Sabida en Coro la muerte de Alfinger, con la llegada de su ejército derrotado; fue
recibido por Gobernador de la provincia un caballero tudesco, llamado Juan Alemán, pariente
muy cercano de los Belzares, por hallarse con un título despachado a prevención, para en caso
de que faltase
Alfinger; y habiendo sido dotado de una naturaleza muy quieta, y de ánimo muy pacífico, no
tenemos que referir particular operación suya, pues manteniéndose en Coro el tiempo que
duró en el ejercicio, atendió más a las conveniencias que pudo lograr a pie quedo con quietud,
que a los intereses, que pudiera adquirir por medio de las conquistas, buscándolos con afán.

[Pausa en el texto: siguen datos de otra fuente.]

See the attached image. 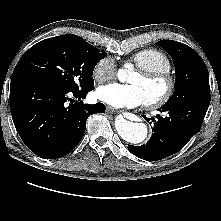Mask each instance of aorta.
<instances>
[{"instance_id": "obj_1", "label": "aorta", "mask_w": 221, "mask_h": 221, "mask_svg": "<svg viewBox=\"0 0 221 221\" xmlns=\"http://www.w3.org/2000/svg\"><path fill=\"white\" fill-rule=\"evenodd\" d=\"M127 71L120 69L118 71V78L120 81H125ZM115 128L119 136L132 144H139L146 140L148 136V128L144 123L131 122L125 119L122 115L116 117Z\"/></svg>"}]
</instances>
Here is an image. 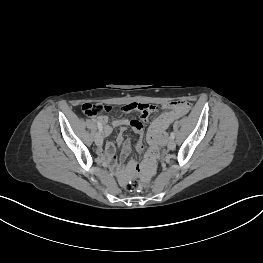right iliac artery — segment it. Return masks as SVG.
I'll use <instances>...</instances> for the list:
<instances>
[{
	"label": "right iliac artery",
	"mask_w": 263,
	"mask_h": 263,
	"mask_svg": "<svg viewBox=\"0 0 263 263\" xmlns=\"http://www.w3.org/2000/svg\"><path fill=\"white\" fill-rule=\"evenodd\" d=\"M97 126H98L99 131L101 132L103 127H102L101 123H99L98 121H97Z\"/></svg>",
	"instance_id": "82829eb1"
}]
</instances>
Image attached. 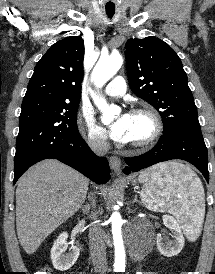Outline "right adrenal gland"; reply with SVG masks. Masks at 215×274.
<instances>
[{
	"label": "right adrenal gland",
	"instance_id": "obj_1",
	"mask_svg": "<svg viewBox=\"0 0 215 274\" xmlns=\"http://www.w3.org/2000/svg\"><path fill=\"white\" fill-rule=\"evenodd\" d=\"M91 201H92V206H94V201L92 199ZM81 210L83 214H88L90 210V205L88 204V205L82 206Z\"/></svg>",
	"mask_w": 215,
	"mask_h": 274
}]
</instances>
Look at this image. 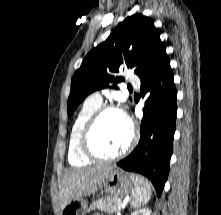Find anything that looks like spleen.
Returning a JSON list of instances; mask_svg holds the SVG:
<instances>
[{
    "mask_svg": "<svg viewBox=\"0 0 221 215\" xmlns=\"http://www.w3.org/2000/svg\"><path fill=\"white\" fill-rule=\"evenodd\" d=\"M132 175L136 177L134 190L132 191L131 206L133 208H139L150 200L152 194L151 186L143 177Z\"/></svg>",
    "mask_w": 221,
    "mask_h": 215,
    "instance_id": "3e777b00",
    "label": "spleen"
}]
</instances>
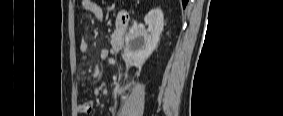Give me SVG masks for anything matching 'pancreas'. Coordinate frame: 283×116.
<instances>
[{
  "label": "pancreas",
  "instance_id": "pancreas-1",
  "mask_svg": "<svg viewBox=\"0 0 283 116\" xmlns=\"http://www.w3.org/2000/svg\"><path fill=\"white\" fill-rule=\"evenodd\" d=\"M114 37H115V33H114V34H112L111 38L113 39Z\"/></svg>",
  "mask_w": 283,
  "mask_h": 116
}]
</instances>
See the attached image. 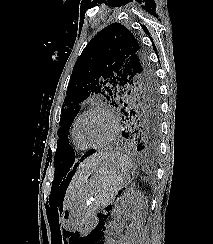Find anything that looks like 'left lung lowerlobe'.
I'll list each match as a JSON object with an SVG mask.
<instances>
[{
  "label": "left lung lower lobe",
  "mask_w": 213,
  "mask_h": 244,
  "mask_svg": "<svg viewBox=\"0 0 213 244\" xmlns=\"http://www.w3.org/2000/svg\"><path fill=\"white\" fill-rule=\"evenodd\" d=\"M124 130L122 136L129 141L132 148L135 151L140 152L147 157H154L157 154L158 147V132L159 125H153L151 122L147 124H139L136 120L133 121L129 116H123ZM91 150L81 157V161L85 157L93 154ZM78 166V163L74 165L73 170Z\"/></svg>",
  "instance_id": "0a47b994"
}]
</instances>
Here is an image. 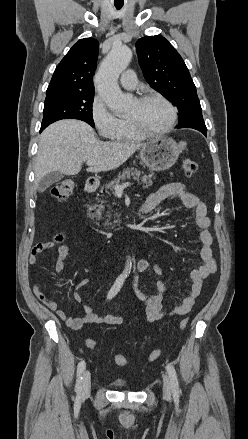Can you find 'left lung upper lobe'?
Masks as SVG:
<instances>
[{
  "instance_id": "obj_1",
  "label": "left lung upper lobe",
  "mask_w": 248,
  "mask_h": 439,
  "mask_svg": "<svg viewBox=\"0 0 248 439\" xmlns=\"http://www.w3.org/2000/svg\"><path fill=\"white\" fill-rule=\"evenodd\" d=\"M139 64L146 81L179 110L177 128L207 129L196 87L175 48L161 35L136 42Z\"/></svg>"
}]
</instances>
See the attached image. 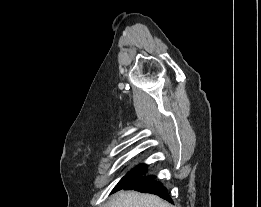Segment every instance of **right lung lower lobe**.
I'll return each instance as SVG.
<instances>
[{"mask_svg": "<svg viewBox=\"0 0 261 207\" xmlns=\"http://www.w3.org/2000/svg\"><path fill=\"white\" fill-rule=\"evenodd\" d=\"M154 178V176H148L145 178L137 177L135 181L132 180L119 189H134L140 192L155 194L172 203L173 201L168 195L167 189L159 182L154 181Z\"/></svg>", "mask_w": 261, "mask_h": 207, "instance_id": "obj_1", "label": "right lung lower lobe"}]
</instances>
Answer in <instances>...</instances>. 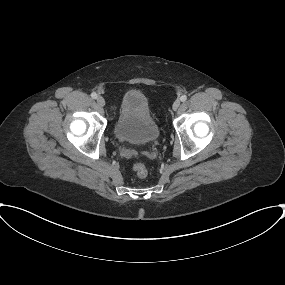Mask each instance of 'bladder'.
Listing matches in <instances>:
<instances>
[{"mask_svg":"<svg viewBox=\"0 0 285 285\" xmlns=\"http://www.w3.org/2000/svg\"><path fill=\"white\" fill-rule=\"evenodd\" d=\"M114 133L119 140L135 145H147L158 140L159 126L146 95L140 90H129L123 95Z\"/></svg>","mask_w":285,"mask_h":285,"instance_id":"obj_1","label":"bladder"}]
</instances>
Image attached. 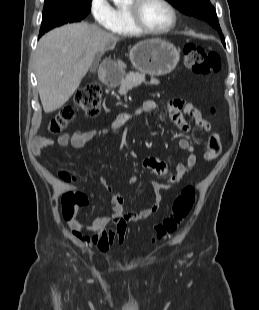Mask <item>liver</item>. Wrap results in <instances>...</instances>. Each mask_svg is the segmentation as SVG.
<instances>
[{"mask_svg": "<svg viewBox=\"0 0 259 310\" xmlns=\"http://www.w3.org/2000/svg\"><path fill=\"white\" fill-rule=\"evenodd\" d=\"M119 37L88 23L68 24L44 35L35 53L38 91L46 113L62 107L79 87L97 53ZM120 66H124L118 61Z\"/></svg>", "mask_w": 259, "mask_h": 310, "instance_id": "obj_1", "label": "liver"}]
</instances>
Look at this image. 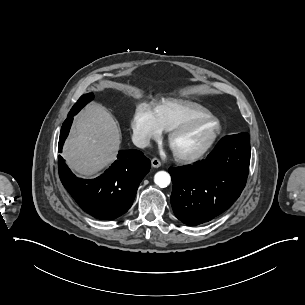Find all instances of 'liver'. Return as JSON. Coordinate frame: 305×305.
<instances>
[{
	"label": "liver",
	"instance_id": "obj_1",
	"mask_svg": "<svg viewBox=\"0 0 305 305\" xmlns=\"http://www.w3.org/2000/svg\"><path fill=\"white\" fill-rule=\"evenodd\" d=\"M120 137L112 115L100 105H89L76 119L63 156L76 173L91 177L115 159Z\"/></svg>",
	"mask_w": 305,
	"mask_h": 305
}]
</instances>
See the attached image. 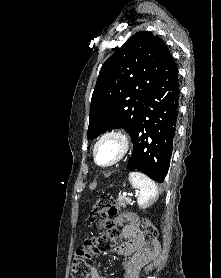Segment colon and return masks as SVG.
<instances>
[{
	"label": "colon",
	"mask_w": 221,
	"mask_h": 278,
	"mask_svg": "<svg viewBox=\"0 0 221 278\" xmlns=\"http://www.w3.org/2000/svg\"><path fill=\"white\" fill-rule=\"evenodd\" d=\"M116 215H120L124 222H128L131 216L121 210L112 196H101L90 212L89 221L92 224L102 227L105 232L98 237L85 239L83 245L77 250L71 268L72 278H90L93 256L110 250L114 238L118 235V230L112 221V217ZM143 227L149 239L148 251H157V229L149 221H145Z\"/></svg>",
	"instance_id": "5ec220e1"
}]
</instances>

Dejamos en el capítulo sexto al Teniente Venegas por cabo de los enfermos y demás
gente que dejó Alfinger en la ranchería de Maracaibo; y habiéndose mantenido con notable
sufrimiento los tres años que duraron las desgracias de tan infeliz jornada, cuando supo que
desbaratado y consumido el ejército había ya salido a Coro, pasó luego a la ciudad, o a ver a
los compañeros, o a tratar algunas cosas de su propia conveniencia; y teniendo allí noticia de
los sesenta mil pesos en oro, que había enterrado Bascona en su viaje desdichado, se
determinó a ir en persona a buscarlos,
para cuya diligencia juntó hasta sesenta compañeros, que se dedicaron a seguirle; y llevando
consigo a Francisco Martín, para que mostrase la parte donde habían dejado depositado el
tesoro, dio la vuelta a su ranchería de Maracaibo, para seguir desde Tamalameque los mismos
pasos que había llevado Bascona; pero no siendo fácil el que en la confusión de tan espesas
montañas pudiese Francisco Martín haber demarcado el sitio donde quedaba la ceiba, que fue
sepulcro del oro, después de haberlos traído de una parte para otra por entre anegadizos y
manglares, en su misma confusión y variedad conoció Venegas que tenía perdido el tino, y
que de no dar la vuelta antes de empeñarse más, tendrían el mismo paradero que había tenido
Bascona, cuyo recelo lo hizo retroceder sin pasar más adelante, siguiendo las cortaduras y
señales que había dejado en los árboles, advertencia, que le valió para dar breve la vuelta a
Maracaibo, sacando por premio de su codicia el fruto del escarmiento, y la efectiva
satisfacción de los precisos empeños, que contrajo para las disposiciones de su avío, en que
quedó condenado.
Y porque de una vez demos razón del paradero que tuvo Francisco Martín, es de
advertir, que retirado en Coro vivía tan arrepentido de haber dejado aquella brutal vida, que
gozaba entre los indios, y tan ansioso por ver a la mujer y los hijos, que ciego con el amor,
dejándose llevar de la tirana violencia del deseo, se huyó de Coro una noche, y se volvió al
pueblo de donde le habían sacado, tan bien hallado con las bárbaras costumbres en que ya
estaba habituado, que habiendo entrado después a aquella provincia una escuadra de soldados,
y traídoselo a Coro, se volvió a ir segunda vez, y hubiera cometido el mismo yerro otras cien
veces, si no hubieran tomado el expediente de enviarlo al Nuevo Reino de Granada, para que
quitada la ocasión con la distancia, olvidase la afición, que tanto lo enajenaba: remedio en que
consistió el sosiego de aquel hombre, pues vivió después con gran quietud en la ciudad de
Santa Fe confesando con arrepentimiento los despeños a que lo había precipitado su apetito9.
[9. Son muchas las versiones de Francisco Martín en los cronistas. Al respecto puede consultarse el artículo de
Miguel Acosta Saignes, “Fernández y Oviedo y el caso de Francisco Martín”, quien se refiere a los relatos de
Juan de Castellanos, fray Pedro Aguado y Fernández de Oviedo].